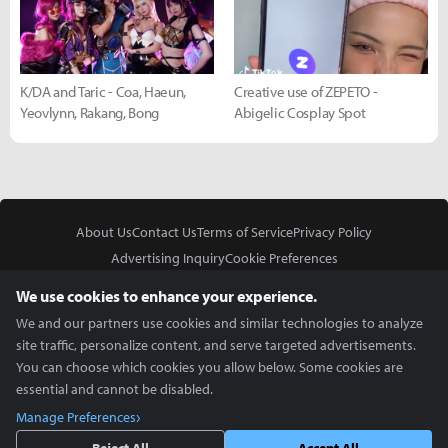
K/DA and Taric - Coa, Haeun,
Creative use of ZEPETO -
Yeovlynn, Rakang, Bong
Abigelic Cosplay Spot
About Us
Contact Us
Terms of Service
Privacy Policy
Advertising Inquiry
Cookie Preferences
Do Not Sell or Share My Personal Information
We use cookies to enhance your experience.
We and our partners use cookies and similar technologies to analyze
site traffic, personalize content, and serve targeted advertisements.
You can choose which cookies you allow below. Some cookies are
essential and cannot be disabled.
In Partnership With
Manage Preferences
Copyright © 2026 Inven Global English, LLC. All rights reserved.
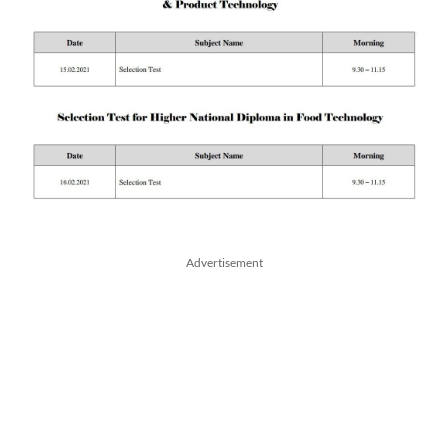
Advertisement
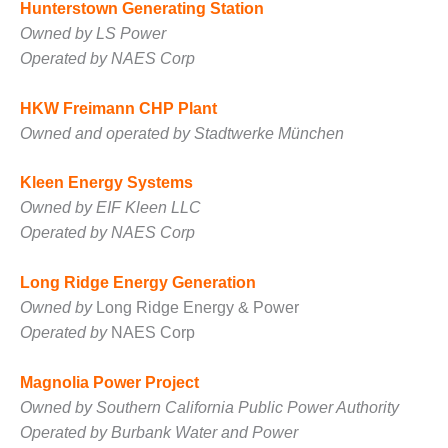
TENASKA
Hunterstown Generating Station
LINDSAY HILL
Owned by LS Power
GENERATING
Operated by NAES Corp
STATION
SAFETY –
HKW Freimann CHP Plant
EQUIPMENT &
Owned and operated by Stadtwerke München
SYSTEMS –
GRANITE RIDGE
Kleen Energy Systems
ENERGY
Owned by EIF Kleen LLC
SAFETY –
Operated by NAES Corp
EQUIPMENT &
SYSTEMS –
Long Ridge Energy Generation
TENASKA
Owned by
Long Ridge Energy & Power
VIRGINIA
GENERATION
Operated by
NAES Corp
STATION
Magnolia Power Project
SAFETY –
Owned by Southern California Public Power Authority
EQUIPMENT &
SYSTEMS:
Operated by Burbank Water and Power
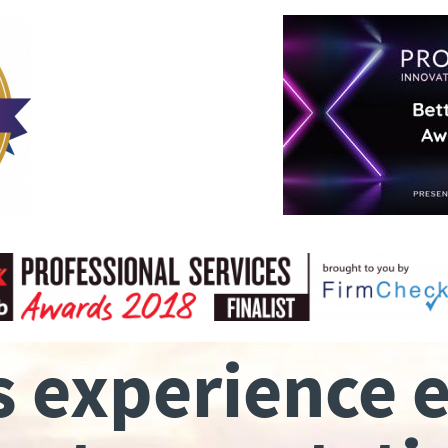
s experience 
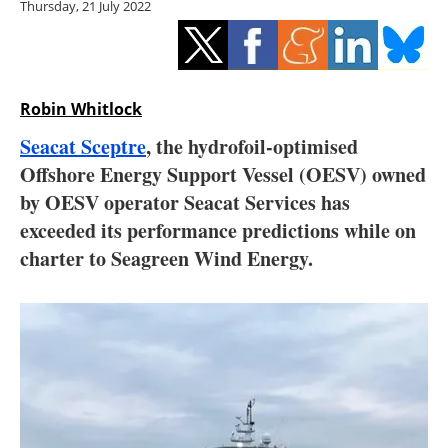
Thursday, 21 July 2022
Storage
Energy saving
Hydrogen
Robin Whitlock
Seacat Sceptre
, the hydrofoil-optimised
Electric/Hybrid
Offshore Energy Support Vessel (OESV) owned
by OESV operator Seacat Services has
Interviews
exceeded its performance predictions while on
Blogs
charter to Seagreen Wind Energy.
Agenda
Directory
Jobs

DIRECTIONS FOR THIS TASK:
Across all the records above, find each line with "OESV" in it and copy it.

RESPONSE BELOW:
Offshore Energy Support Vessel (OESV) owned
by OESV operator Seacat Services has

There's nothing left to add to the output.